• [What to produce]
For this exercise, repeat the records below exactly and omit every picture.

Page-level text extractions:
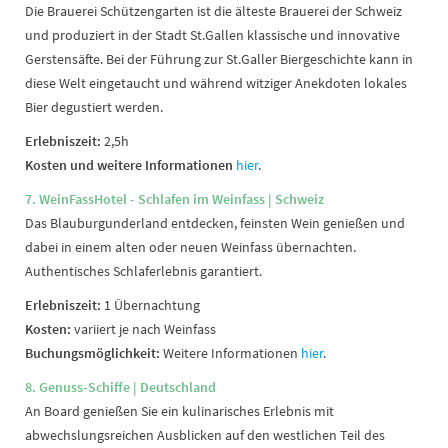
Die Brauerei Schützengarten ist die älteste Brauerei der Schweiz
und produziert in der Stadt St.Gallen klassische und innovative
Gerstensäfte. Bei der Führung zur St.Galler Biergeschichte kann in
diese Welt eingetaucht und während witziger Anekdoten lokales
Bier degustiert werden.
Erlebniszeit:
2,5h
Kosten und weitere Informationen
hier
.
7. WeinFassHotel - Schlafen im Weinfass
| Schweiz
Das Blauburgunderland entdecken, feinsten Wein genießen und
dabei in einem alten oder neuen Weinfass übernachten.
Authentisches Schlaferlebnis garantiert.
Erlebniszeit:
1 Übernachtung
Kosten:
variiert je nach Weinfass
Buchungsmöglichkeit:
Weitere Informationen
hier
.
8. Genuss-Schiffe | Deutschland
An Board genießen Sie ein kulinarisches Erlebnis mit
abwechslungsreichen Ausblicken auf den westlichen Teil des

• [Task result]
Die Brauerei Schützengarten ist die älteste Brauerei der Schweiz
und produziert in der Stadt St.Gallen klassische und innovative
Gerstensäfte. Bei der Führung zur St.Galler Biergeschichte kann in
diese Welt eingetaucht und während witziger Anekdoten lokales
Bier degustiert werden.
Erlebniszeit:
2,5h
Kosten und weitere Informationen
hier
.
7. WeinFassHotel - Schlafen im Weinfass
| Schweiz
Das Blauburgunderland entdecken, feinsten Wein genießen und
dabei in einem alten oder neuen Weinfass übernachten.
Authentisches Schlaferlebnis garantiert.
Erlebniszeit:
1 Übernachtung
Kosten:
variiert je nach Weinfass
Buchungsmöglichkeit:
Weitere Informationen
hier
.
8. Genuss-Schiffe | Deutschland
An Board genießen Sie ein kulinarisches Erlebnis mit
abwechslungsreichen Ausblicken auf den westlichen Teil des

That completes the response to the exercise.